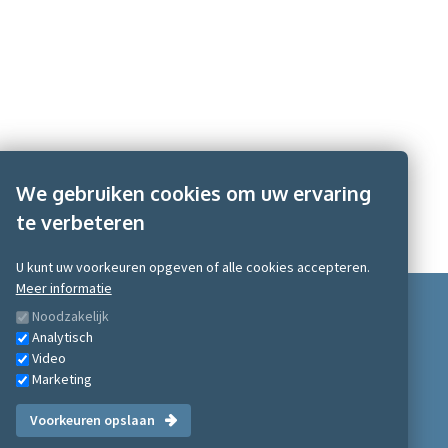
We gebruiken cookies om uw ervaring
te verbeteren
U kunt uw voorkeuren opgeven of alle cookies accepteren.
Meer informatie
Noodzakelijk
Analytisch
Video
Marketing
Scobe Academy 2026
Voorkeuren opslaan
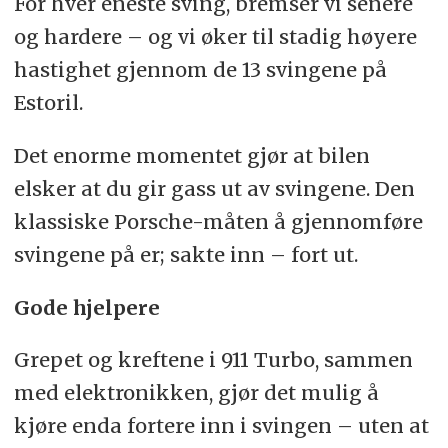
For hver eneste sving, bremser vi senere
og hardere – og vi øker til stadig høyere
hastighet gjennom de 13 svingene på
Estoril.
Det enorme momentet gjør at bilen
elsker at du gir gass ut av svingene. Den
klassiske Porsche-måten å gjennomføre
svingene på er; sakte inn – fort ut.
Gode hjelpere
Grepet og kreftene i 911 Turbo, sammen
med elektronikken, gjør det mulig å
kjøre enda fortere inn i svingen – uten at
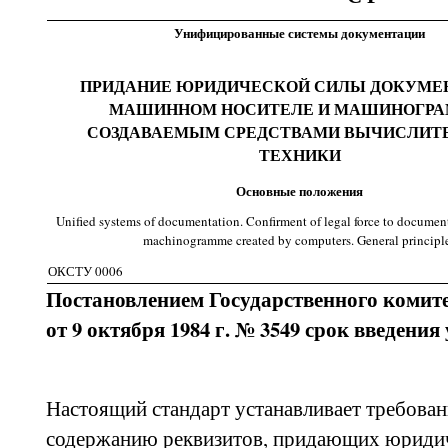
Унифицированные системы документации
ПРИДАНИЕ ЮРИДИЧЕСКОЙ СИЛЫ ДОКУМЕ
МАШИННОМ НОСИТЕЛЕ И МАШИНОГРА
СОЗДАВАЕМЫМ СРЕДСТВАМИ ВЫЧИСЛИТ
ТЕХНИКИ
Основные положения
Unified systems of documentation. Confirment of legal force to documen
machinogramme created by computers. General principl
ОКСТУ 0006
Постановлением Государственного комит
от 9 октября 1984 г. № 3549 срок введения
Настоящий стандарт устанавливает требован
содержанию реквизитов, придающих юриди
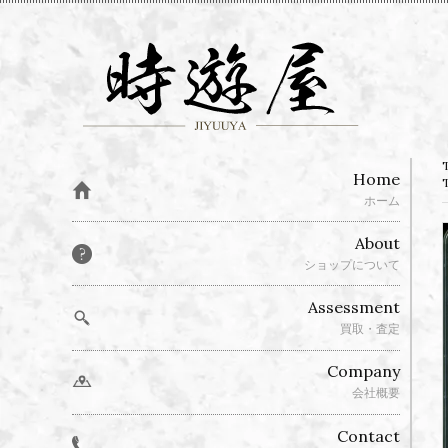
Home
ホーム
About
ショップについて
Assessment
買取・査定
Company
会社概要
Contact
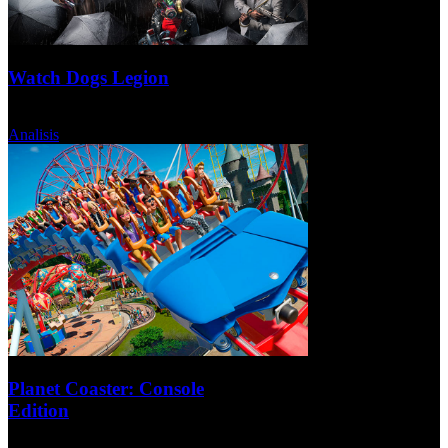
Watch Dogs Legion
Lunes, 16 Noviembre 2020
Analisis
Planet Coaster: Console
Edition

++++++++++

◆ **Exercise brief**: With the pictures set aside, please write out all of the records above exactly.

◆ **Expected answer**:
We gebruiken cookies om uw ervaring
te verbeteren
U kunt uw voorkeuren opgeven of alle cookies accepteren.
Meer informatie
Noodzakelijk
Analytisch
Video
Marketing
Scobe Academy 2026
Voorkeuren opslaan
For hver eneste sving, bremser vi senere
og hardere – og vi øker til stadig høyere
hastighet gjennom de 13 svingene på
Estoril.
Det enorme momentet gjør at bilen
elsker at du gir gass ut av svingene. Den
klassiske Porsche-måten å gjennomføre
svingene på er; sakte inn – fort ut.
Gode hjelpere
Grepet og kreftene i 911 Turbo, sammen
med elektronikken, gjør det mulig å
kjøre enda fortere inn i svingen – uten at
Унифицированные системы документации
ПРИДАНИЕ ЮРИДИЧЕСКОЙ СИЛЫ ДОКУМЕ
МАШИННОМ НОСИТЕЛЕ И МАШИНОГРА
СОЗДАВАЕМЫМ СРЕДСТВАМИ ВЫЧИСЛИТ
ТЕХНИКИ
Основные положения
Unified systems of documentation. Confirment of legal force to documen
machinogramme created by computers. General principl
ОКСТУ 0006
Постановлением Государственного комит
от 9 октября 1984 г. № 3549 срок введения
Настоящий стандарт устанавливает требован
содержанию реквизитов, придающих юриди
Home
ホーム
About
ショップについて
Assessment
買取・査定
Company
会社概要
Contact
Watch Dogs Legion
Lunes, 16 Noviembre 2020
Analisis
Planet Coaster: Console
Edition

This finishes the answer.